La CENI a tenté de renforcer ses capacités logistiques ; acquisition de 10 hélicoptères et deux avions en Angola, location de 6 hélicoptères en Afrique du Sud. Mais ses moyens financiers étant limités, elle n’aurait pu conduire les opérations à leur terme sans la MONUSCO qui a mis à sa disposition 27 hélicoptères et 3 avions. Les hélicoptères ont joué un rôle décisif ; ils sont le seul moyen d’accéder rapidement aux localités isolées de la RDC, ce vaste pays le plus fermé, au sens physique du terme, du continent (Pourtier, 2009). Les hélicoptères ne peuvent cependant pas atteindre tous les bureaux de vote et c’est à pied ou en pirogue que l’expédition continue – ou que les électeurs doivent s’y rendre. Les contraintes logistiques et par suite financières ne doivent pas être sous-estimées dans ce pays-continent. Car si les infrastructures routières font partie des chantiers prioritaires du Président Kabila, si quelques grands axes routiers ont bénéficié de financements internationaux ou du fameux « contrat chinois » de 2007 (minerais contre infrastructures) la reconstruction d’un réseau routier digne d’un pays moderne n’en est encore qu’à ses débuts (Pourtier, 2009). Or, le transport aérien n’est pas à l’abri d’aléas : dans une conférence de presse du 25 novembre la CENI déplore que 33 aéronefs n’aient pas pu décoller pour des raisons météorologiques. Les obstacles logistiques ont certainement une part de responsabilité dans le taux relativement faible de participation : un peu moins de 60 %.

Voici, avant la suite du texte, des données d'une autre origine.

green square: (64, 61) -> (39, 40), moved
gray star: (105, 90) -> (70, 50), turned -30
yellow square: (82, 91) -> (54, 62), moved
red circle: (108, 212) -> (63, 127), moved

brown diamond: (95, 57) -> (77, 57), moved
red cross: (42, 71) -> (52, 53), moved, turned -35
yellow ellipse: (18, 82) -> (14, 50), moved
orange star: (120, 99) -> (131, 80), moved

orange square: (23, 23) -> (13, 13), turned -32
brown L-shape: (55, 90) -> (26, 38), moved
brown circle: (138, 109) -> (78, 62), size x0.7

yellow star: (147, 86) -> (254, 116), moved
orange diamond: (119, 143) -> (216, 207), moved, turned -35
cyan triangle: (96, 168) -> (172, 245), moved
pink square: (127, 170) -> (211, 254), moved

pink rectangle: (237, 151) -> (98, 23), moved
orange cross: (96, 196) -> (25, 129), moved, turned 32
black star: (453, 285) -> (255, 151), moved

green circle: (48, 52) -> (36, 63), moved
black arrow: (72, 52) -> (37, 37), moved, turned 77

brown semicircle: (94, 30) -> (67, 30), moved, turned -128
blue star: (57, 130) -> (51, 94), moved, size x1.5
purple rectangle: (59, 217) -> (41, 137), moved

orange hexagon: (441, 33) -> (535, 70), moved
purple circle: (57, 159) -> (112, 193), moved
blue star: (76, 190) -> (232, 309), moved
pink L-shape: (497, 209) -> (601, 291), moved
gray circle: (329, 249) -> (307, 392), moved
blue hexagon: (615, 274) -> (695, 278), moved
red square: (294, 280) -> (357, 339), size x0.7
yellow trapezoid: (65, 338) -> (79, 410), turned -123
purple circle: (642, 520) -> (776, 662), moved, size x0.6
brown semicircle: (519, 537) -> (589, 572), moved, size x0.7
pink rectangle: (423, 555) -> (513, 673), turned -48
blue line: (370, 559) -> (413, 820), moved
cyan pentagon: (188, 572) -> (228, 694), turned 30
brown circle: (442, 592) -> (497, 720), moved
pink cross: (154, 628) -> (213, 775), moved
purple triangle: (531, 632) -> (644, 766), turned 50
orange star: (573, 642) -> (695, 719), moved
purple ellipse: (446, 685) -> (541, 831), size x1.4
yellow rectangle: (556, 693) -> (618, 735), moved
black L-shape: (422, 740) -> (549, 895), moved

- 1 Union européenne, 29 mars 2012. Mission d’observation électorale. République Démocratique du Congo (…)
- 2 De Saint Moulin L., février 2012. Analyse des résultats officiels des élections du 28 novembre 201 (…)
La communication a été elle aussi prise en défaut. L’affichage des listes électorales ne s’est pas effectué dans les délais légaux ce qui n’a pas permis d’en repérer les erreurs avant le scrutin. Fin octobre les listes n’étaient accessibles que par Internet, encore fallait-il pouvoir se connecter ce qui n’est pas acquis en dehors des grandes villes. La distribution géographique des bureaux de vote a elle-même subi quelques modifications au cours des semaines précédant le scrutin ajoutant au sentiment d’improvisation si ce n’est de manœuvre frauduleuse. La cartographie électorale n’a été que tardivement officialisée, certains bureaux ayant été déplacés ou supprimés au dernier moment. L’incompétence des uns, notamment dans la maîtrise de l’outil informatique ou tout simplement les défaillances techniques, le manque de rigueur sinon l’absence d’une culture de la transparence des autres ont ajouté à la confusion. Comme en 2006, le vote par « dérogation » a été autorisé pour permettre aux électeurs n’arrivant pas à se retrouver sur les listes de pouvoir voter. Trois jours avant le scrutin, le Rapporteur de la CENI, conscient de l’ampleur du problème, a diffusé un communiqué de presse informant que « Tout électeur qui dispose d’une carte d’électeur et dont le nom n’est pas repris sur la liste des électeurs et n’émarge pas sur la liste des radiés sera admis à voter dans le site de vote mentionné sur sa carte d’électeur ou dans le site de vote le plus proche de la même circonscription ». Commentant cette décision, le rapport final de la Mission d’observation électorale de l’Union européenne en RDC (MOEUE) note que « Cette disposition, en donnant un accès au vote en dehors des listes électorales établies, a ouvert une brèche dans les garde-fous essentiels à l’intégrité des scrutins qui permettaient de s’assurer de l’éligibilité des votants. Le jour du vote, la MOEUE a pu constater une utilisation intempestive des registres de dérogation, faisant généralement office de registre des omis. Ce sont finalement 3 262 725 électeurs qui ont voté sur ces listes de dérogés/omis, soit 17,98% du total des votants »1. D’autres sources donnent le chiffre de 3 770 987 (19,94 %)2. Par comparaison, en 2006, le nombre de dérogations et d’omis n’avait été que de 1 394 255.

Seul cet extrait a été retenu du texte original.